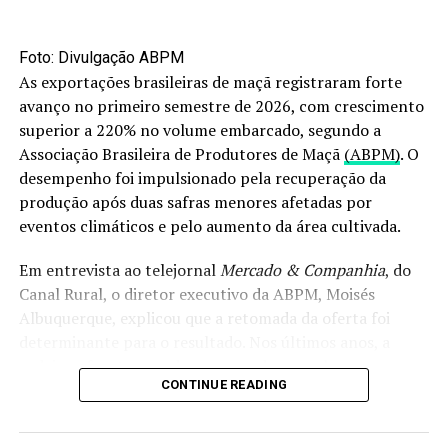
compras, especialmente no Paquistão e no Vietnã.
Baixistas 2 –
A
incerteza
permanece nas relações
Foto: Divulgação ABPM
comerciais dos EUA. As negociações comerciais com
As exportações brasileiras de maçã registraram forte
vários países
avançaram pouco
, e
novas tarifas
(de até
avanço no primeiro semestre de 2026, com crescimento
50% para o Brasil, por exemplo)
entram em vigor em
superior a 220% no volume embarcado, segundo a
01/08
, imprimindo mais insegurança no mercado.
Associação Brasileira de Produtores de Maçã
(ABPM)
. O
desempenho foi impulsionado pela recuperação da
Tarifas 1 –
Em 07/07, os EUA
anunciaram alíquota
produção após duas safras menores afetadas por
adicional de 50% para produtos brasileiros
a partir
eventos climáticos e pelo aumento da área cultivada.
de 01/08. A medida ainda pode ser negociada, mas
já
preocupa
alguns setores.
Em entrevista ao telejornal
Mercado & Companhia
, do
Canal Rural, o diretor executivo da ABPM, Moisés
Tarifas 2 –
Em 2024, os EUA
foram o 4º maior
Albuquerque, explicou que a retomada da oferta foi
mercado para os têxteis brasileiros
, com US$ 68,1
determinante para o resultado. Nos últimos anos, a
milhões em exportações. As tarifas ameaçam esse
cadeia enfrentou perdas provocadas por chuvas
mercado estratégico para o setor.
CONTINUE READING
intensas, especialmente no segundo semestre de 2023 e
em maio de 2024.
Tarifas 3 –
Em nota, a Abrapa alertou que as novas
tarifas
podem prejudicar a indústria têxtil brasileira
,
----------
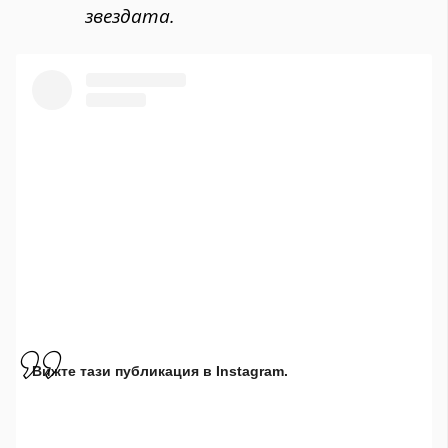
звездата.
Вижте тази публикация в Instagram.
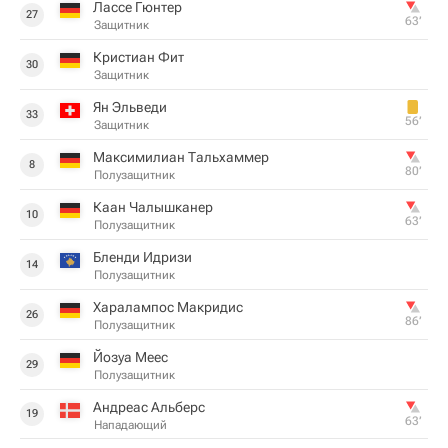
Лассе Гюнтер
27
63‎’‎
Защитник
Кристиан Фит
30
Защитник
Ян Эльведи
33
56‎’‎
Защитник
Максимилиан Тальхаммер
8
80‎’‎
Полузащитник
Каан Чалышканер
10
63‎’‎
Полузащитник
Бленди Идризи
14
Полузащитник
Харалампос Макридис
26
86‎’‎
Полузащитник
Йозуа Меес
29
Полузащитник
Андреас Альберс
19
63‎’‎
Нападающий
----------
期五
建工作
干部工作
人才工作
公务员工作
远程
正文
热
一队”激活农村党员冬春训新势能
----------
▶ **EXERCISE INSTRUCTIONS**
Would you please write out, exactly and with no other lines, the stretch of the listing above from the line containing "avanço no primeiro" through the line containing "Em entrevista ao telejornal"?

▶ **WORKED SOLUTION**
avanço no primeiro semestre de 2026, com crescimento
50% para o Brasil, por exemplo)
entram em vigor em
superior a 220% no volume embarcado, segundo a
01/08
, imprimindo mais insegurança no mercado.
Associação Brasileira de Produtores de Maçã
(ABPM)
. O
desempenho foi impulsionado pela recuperação da
Tarifas 1 –
Em 07/07, os EUA
anunciaram alíquota
produção após duas safras menores afetadas por
adicional de 50% para produtos brasileiros
a partir
eventos climáticos e pelo aumento da área cultivada.
de 01/08. A medida ainda pode ser negociada, mas
já
preocupa
alguns setores.
Em entrevista ao telejornal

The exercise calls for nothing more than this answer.